Pendant que j’étais en discussion hier sur l’Internet, un jeune homme a formulé
une très bonne idée ; Il nous a dit que pour réaliser cette devise, il s’était
imaginé qu’il devait mourir la veille de Ramadan mais que Allah lui avait offert
une chance unique en le laissant vivre pendant le mois de Ramadan. D’après vous,
comment sera la pratique du culte de quelqu’un qui sait qu’il doit mourir à la
fin du mois ? J’ai trouvé l’idée très belle et j’ai voulu vous la communiquer
pour que vous l’imitiez.
Première semaine de la mission :
Nous avons parlé hier du début de la Révélation à la caverne de Hirâ’, mais
avant d’entamer ce récit, je voudrais vous demander de vous figurer les scènes
que nous allons aborder jusqu’aux détails les plus infimes afin de vous
imprégner de l’ambiance et d’en tirer le maximum de leçons.
Après cet étrange entretien avec l’être extraordinaire, le Prophète (BP sur lui)
quitta la caverne et descendit la montagne tremblant et transpirant. Il courut
pendant tout le trajet du retour. En arrivant chez lui, frémissant de froid et
tout en sueur il répéta seulement :’ Couvrez-moi, couvrez-moi.’
Il ne savait pas qu’il était devenu Prophète. Djibrîl (Gabriel) ne lui avait
rien dit à ce sujet. Il ne savait pas non plus si ce qui lui était arrivé dans
la caverne était une bonne ou une mauvaise chose. Il dit à Khadîdja : “J’ai eu
peur pour ma vie”. Il pensait qu’il avait peut-être vu un Djinn. Djibrîl lui
était apparu sous l’image d’un ange et il ne connaissait pas la différence.

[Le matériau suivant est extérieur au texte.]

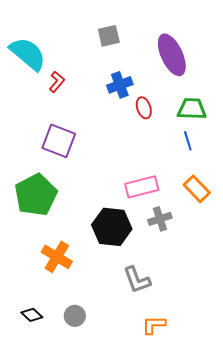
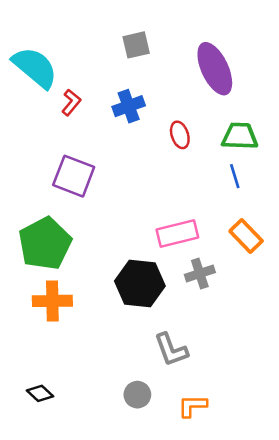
blue cross: (120, 85) -> (129, 106), moved
orange cross: (57, 257) -> (52, 301), moved, turned -32
gray circle: (75, 316) -> (137, 395), moved

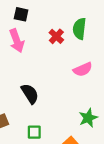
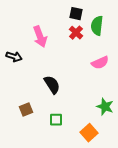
black square: (21, 14) -> (76, 14), moved
green star: (88, 118) -> (105, 107), turned -30

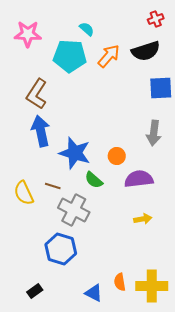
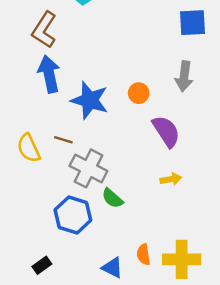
orange circle: (117, 156) -> (139, 93), moved
purple semicircle: (139, 179) -> (166, 131), turned 64
green semicircle: (94, 180) -> (112, 198), moved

Khadîdja avec sa sagesse habituelle lui répondit : “Non par Allah, Il ne
t’humiliera jamais. Tu préserves les liens de famille, tu secours le faible, tu
donnes au pauvre, tu honores ton invité et tu aides contre l’injustice.”
Nous devons nous arrêter un moment pour réfléchir à ces paroles. J’aimerai faire
remarquer
comment Khadîdja a soutenu son mari, comment elle l’a conforté et l’a encouragé
avec ses paroles. Elle l’a écouté et ensuite lui a donné conseil. Tous les maris
aimeraient que leurs femmes les écoutent dans les moments difficiles et leur
donnent leur avis sans critiques ni blâmes.
Les hommes également doivent partager leurs soucis et leur vie quotidienne avec
leurs femmes.
Ainsi l’épouse sera prête à soutenir son mari et à le conseiller lorsqu’il en
aura besoin. Ils vivront au même diapason. Si une
femme désire avoir un mari comme le Prophète (BP sur lui) elle doit être
elle-même comme Khadîdja.
Khadîdja a relevé le moral du Prophète (BP sur lui) avec son exclamation
spontanée. Remarquons également qu’elle a vanté les qualités morales de son mari
et non ses qualités d’adorateur. Elle savait que là était le mérite.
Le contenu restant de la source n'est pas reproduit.